Washington, DC — U.S. Senators John McCain (R-AZ), Kirsten Gillibrand (D-NY), Susan Collins (R-ME), and Jack Reed (D-RI) introduced a bipartisan bill that would protect transgender service members by preventing the Department of Defense (DoD) from removing currently serving members of the Armed Forces based solely on their gender identity. Transgender troops have been openly serving in the military since June 2016. This legislation comes after Senate leadership cut off debate on the National Defense Authorization Act (NDAA) and the Senate did not get an opportunity to vote on the bipartisan amendment introduced by Gillibrand and Collins, and supported by McCain and Reed, that would have achieved the same goal.

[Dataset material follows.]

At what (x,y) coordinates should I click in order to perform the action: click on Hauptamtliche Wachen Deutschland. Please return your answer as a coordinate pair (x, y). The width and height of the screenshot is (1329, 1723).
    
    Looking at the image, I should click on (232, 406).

“When less than one percent of Americans are volunteering to join the military, we should welcome all those who are willing and able to serve our country,” said Senator McCain, chairman of the Senate Armed Services Committee. “Any member of the military who meets the medical and readiness standards should be allowed to serve—including those who are transgender. The Senate Armed Services Committee will review the results of the DOD study on accession and will continue to work closely with our military leaders on any policy changes as we conduct oversight on this important issue.”

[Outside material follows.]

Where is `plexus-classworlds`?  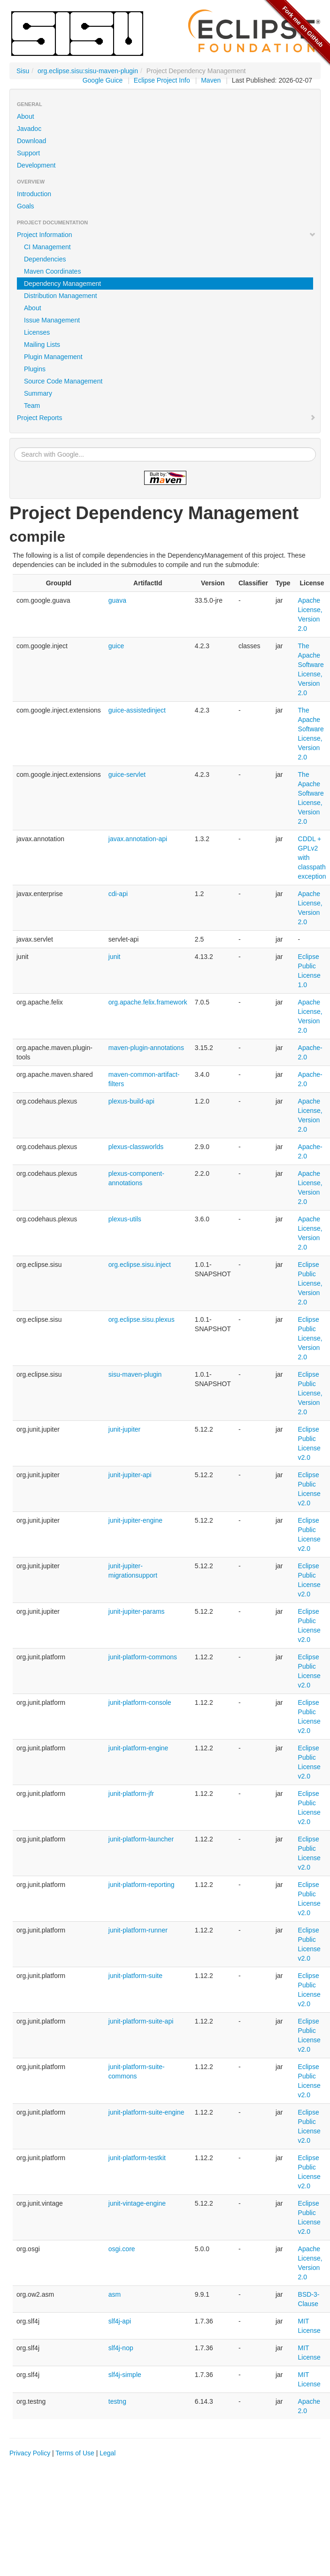 plexus-classworlds is located at coordinates (135, 1146).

“Despite being denied a vote on my bipartisan amendment to defend our transgender service members, we are not giving up in this fight,” said Senator Gillibrand, ranking member of the Senate Armed Services Subcommittee on Personnel. “I am so grateful to Chairman McCain, Senator Collins, and Ranking Member Reed for joining me to introduce this bipartisan bill to block the Defense Department from kicking transgender troops out of our military. Thousands of brave transgender Americans love our country enough to risk their lives for it, fight for it, and even die for it, and Congress should honor them and let them serve. Doing otherwise would only harm our readiness at a time when our military is deployed around the world in defense of our country. I am proud to lead this fight in the Senate, and I urge all of my colleagues to join us in supporting this bill.”

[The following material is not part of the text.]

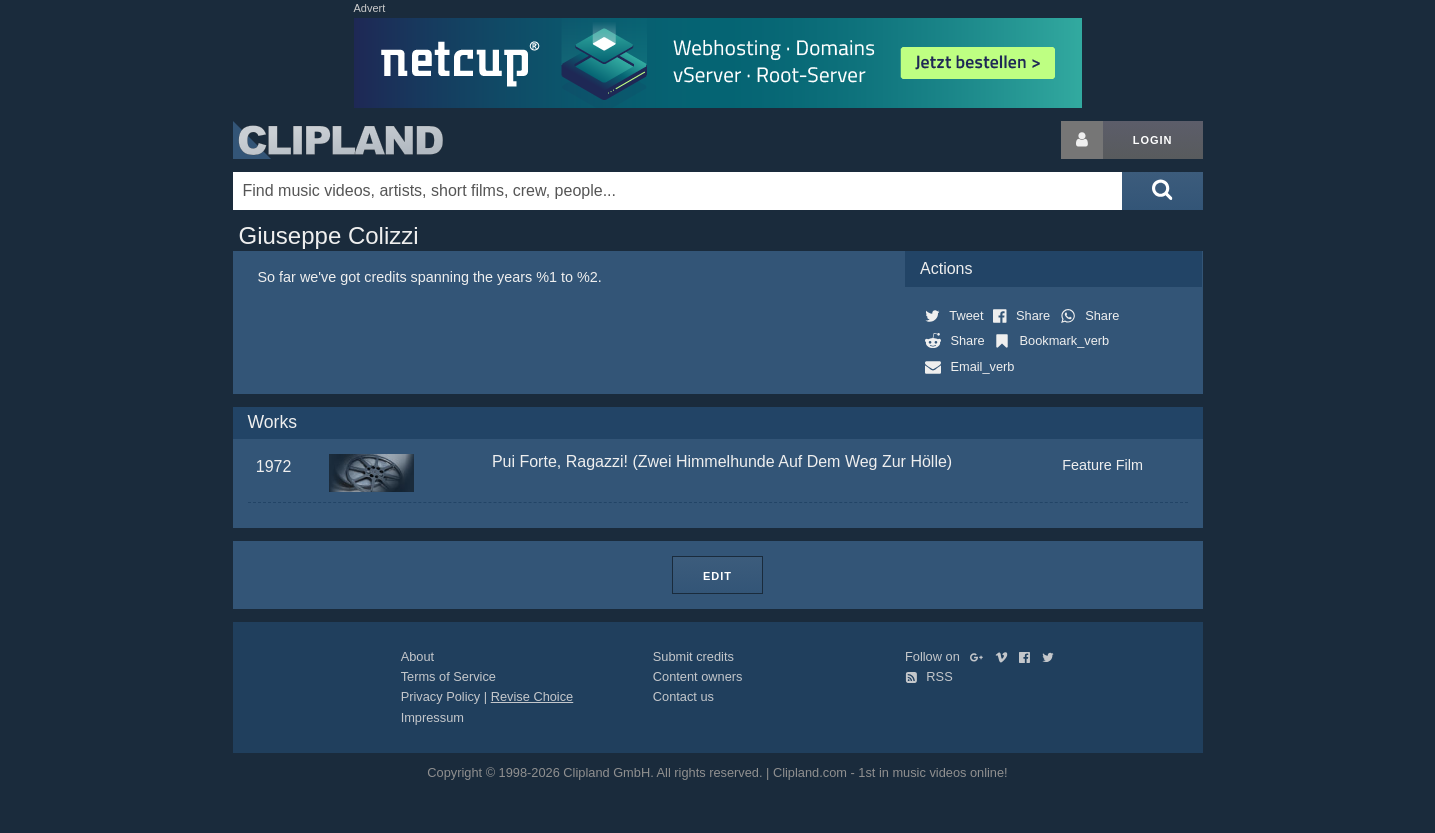  I want to click on Terms of Service, so click(448, 676).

“Our armed forces should welcome the service of any qualified individual who is willing and capable of serving our country,” said Senator Collins. “If individuals are willing to put on the uniform of our country, be deployed in war zones, and risk their lives for our freedoms, then we should be expressing our gratitude to them, not trying to kick them out of the military.”
“The President has manufactured a crisis for political reasons, one that is discriminatory and deeply harmful to those currently serving. Transgender service members deployed today are serving with honor and distinction. The last thing they need while serving in a combat zone is to worry about being involuntarily separated,” said Senator Reed. “Congress needs to act on a bipartisan basis to do what is best for our country and national security, and that includes overturning President Trump’s poorly conceived transgender ban.”
Specifically, the legislation would:
- Express a sense of Congress that individuals who are qualified and can meet the standards to serve in the military should be eligible to serve;
- Prohibit DoD from involuntarily separating, or denying the reenlistment or continuation in service in the Armed Forces of currently serving transgender service members solely on the basis of the member’s gender identity; and
- Require Secretary Mattis to complete his review of accession of transgender individuals into the Armed Forces by the end of this year and report the results to Congress.
In July, Senators Gillibrand and Collins, along with Senator Reed and 42 other Senators, sent a letter to Secretary Mattis urging him to refrain from discharging transgender service members until the DoD concludes its review of accessions. Senator Collins was the lead Republican in the successful effort to repeal the military’s discriminatory “Don’t Ask, Don’t Tell” policy in December 2010. Senator Gillibrand also helped lead the charge in the Senate to repeal this discriminatory, harmful policy to strengthen our military by building support for an 18-month moratorium on enforcement of “Don’t Ask, Don’t Tell” and securing a commitment from Senate Armed Services Committee Chairman Carl Levin to hold a committee hearing on the “Don’t Ask, Don’t Tell” policy in February 2010. This was the first Senate hearing on the policy since 1993 – a major step toward the repeal of “Don’t Ask, Don’t Tell.”